The command deployed significant tactical capabilities. 7th Signal Brigade deployed in February 2003 into Turkey and later southern Iraq in support of 4th Infantry Division and the 173rd Airborne Division's invasion of northern Iraq in support of Operation Iraqi Freedom. The ability to establish satellite connectivity in support of Operation Iraqi Freedom leveraged 2nd Signal Brigade's regional bandwidth, switching capabilities, and satellite downlinks into strategic satellite tactical and commercial entry points. This reachback extended the GIG and enabled the commander on the ground to: see friendly and enemy movements; disperse forces and conduct split-based operations; reduce the operational footprint; provide in-transit visibility of supplies, personnel, and equipment; and exploit information dominance. This reachback enhances the decision making and command and control for the commander on the ground.

From January through December 2004, Headquarters, 7th Signal Brigade and 72nd Signal Battalion deployed to Kuwait and Iraq in support of Operation Iraqi Freedom 2, providing tactical communications in support of Combined Forces Land Component Commander in Doha, Kuwait. In March 2005, 7th Signal Brigade deployed Task Force Lightning, comprising elements of 44th and 509th Signal Battalions, to Afghanistan for Operation Enduring Freedom in support of the Southern European Task Force.
On 4 November 2016 it was announced that 5th Signal Command would be decommissioned.

On 4 August 2017 5th Signal Command held a color casing ceremony at Lucius D. Clay Kaserne, Wiesbaden.

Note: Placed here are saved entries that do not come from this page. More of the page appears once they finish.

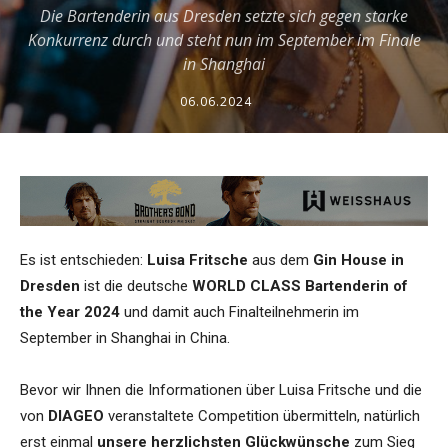
Die Bartenderin aus Dresden setzte sich gegen starke
Konkurrenz durch und steht nun im September im Finale
in Shanghai
06.06.2024
Es ist entschieden:
Luisa Fritsche
aus dem
Gin House in
Dresden
ist die deutsche
WORLD CLASS Bartenderin of
the Year 2024
und damit auch Finalteilnehmerin im
September in Shanghai in China.
Bevor wir Ihnen die Informationen über Luisa Fritsche und die
von
DIAGEO
veranstaltete Competition übermitteln, natürlich
erst einmal
unsere herzlichsten Glückwünsche
zum Sieg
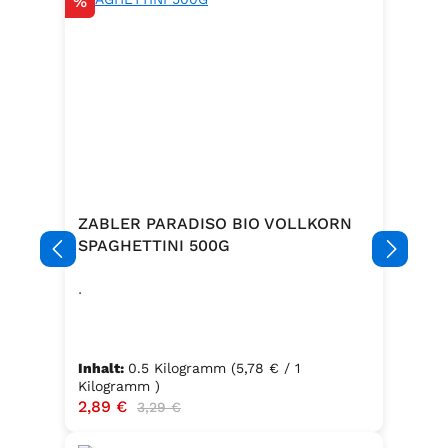
Rabatt
%
ZABLER PARADISO BIO VOLLKORN
SPAGHETTINI 500G
.
Inhalt:
0.5 Kilogramm
(5,78 € / 1
Kilogramm )
Verkaufspreis:
2,89 €
Regulärer Preis:
3,29 €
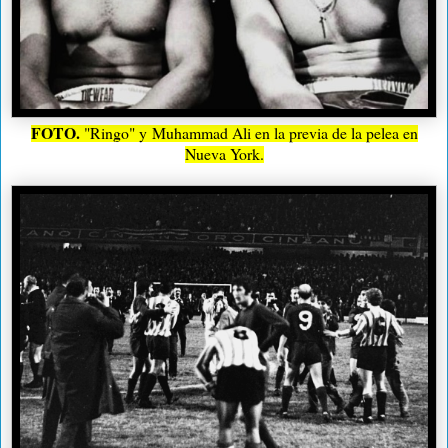
FOTO.
"Ringo" y
Muhammad Ali en la previa de la pelea en
Nueva York.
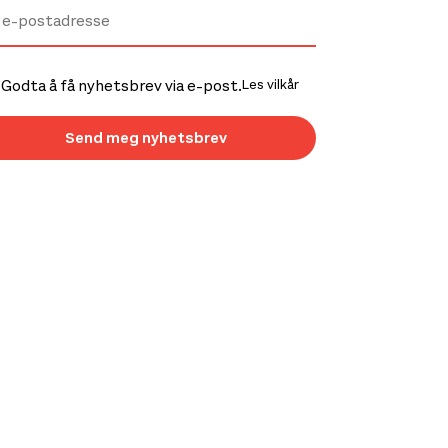
Godta å få nyhetsbrev via e-post.
Les vilkår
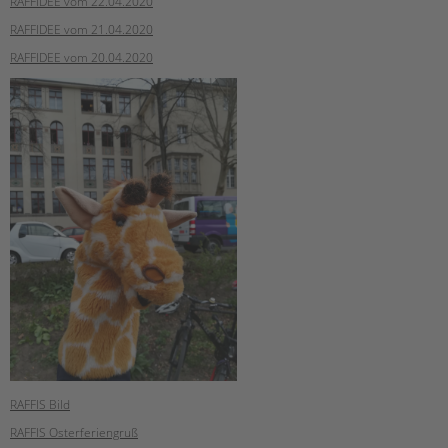
RAFFIDEE vom 22.04.2020
RAFFIDEE vom 21.04.2020
RAFFIDEE vom 20.04.2020
RAFFIS Bild
RAFFIS Osterferiengruß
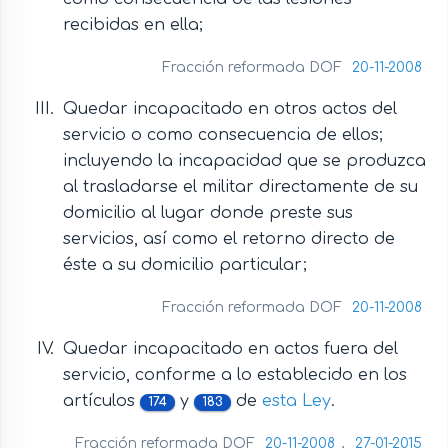
recibidas en ella;
Fracción reformada DOF
20-11-2008
Quedar incapacitado en otros actos del
servicio o como consecuencia de ellos;
incluyendo la incapacidad que se produzca
al trasladarse el militar directamente de su
domicilio al lugar donde preste sus
servicios, así como el retorno directo de
éste a su domicilio particular;
Fracción reformada DOF
20-11-2008
Quedar incapacitado en actos fuera del
servicio, conforme a lo establecido en los
artículos
y
de
esta Ley
.
174
183
Fracción reformada DOF
20-11-2008
,
27-01-2015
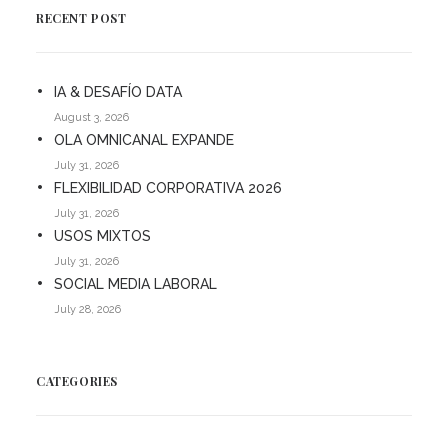
RECENT POST
IA & DESAFÍO DATA
August 3, 2026
OLA OMNICANAL EXPANDE
July 31, 2026
FLEXIBILIDAD CORPORATIVA 2026
July 31, 2026
USOS MIXTOS
July 31, 2026
SOCIAL MEDIA LABORAL
July 28, 2026
CATEGORIES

Most of the 5th's former operations will be taken over by the 2nd Theater Signal Brigade.

== Mission Statement and Motto==

- Mission: Build, operate, and defend network capabilities to support the full range of communication, information technology, and cyber requirements for Army, Joint and Multinational forces in the EUCOM and AFRICOM areas of responsibility.
- Motto: Dragon Warriors, Any Mission, Anywhere!

==Honors==

===Campaign participation credit===
- None

===Decorations===

- Army Superior Unit Award for 2002–2003.

==Heraldic items==

===Shoulder Sleeve Insignia===

- Description: On an orange shield with a 1/8 in white border 2+1/4 in in width and 3 in in height a stylized green demi-dragon with red eye emitting two black flashes.
- Symbolism:
1. Orange and white are the colors traditionally associated with Signal units.
2. The demi-dragon alludes to the unit's area of operations in Worms, Germany.
3. Background: The insignia was authorized on 24 October 1994.

===Distinctive unit insignia===

- Description: A silver color metal and enamel device 1+3/16 in in height overall consisting of five flashes converging at center on a silver disc with three concentric black circles all encircled by an orange scroll inscribed "PROFESSIONAL" at top and "COMMUNICATIONS" in base in silver letters.
- Symbolism:
1. Orange and white (silver) are the colors traditionally associated with the Signal Corps.
2. The disc with black lines alludes to the globe, the flashes forming lines of longitude, and symbolizes the far reaching scope of the unit's mission.
3. They also resemble a target, indicating accuracy and efficiency.
4. The five flashes refer to the unit's numerical designation.

- Background: The insignia was authorized on 13 April 1983.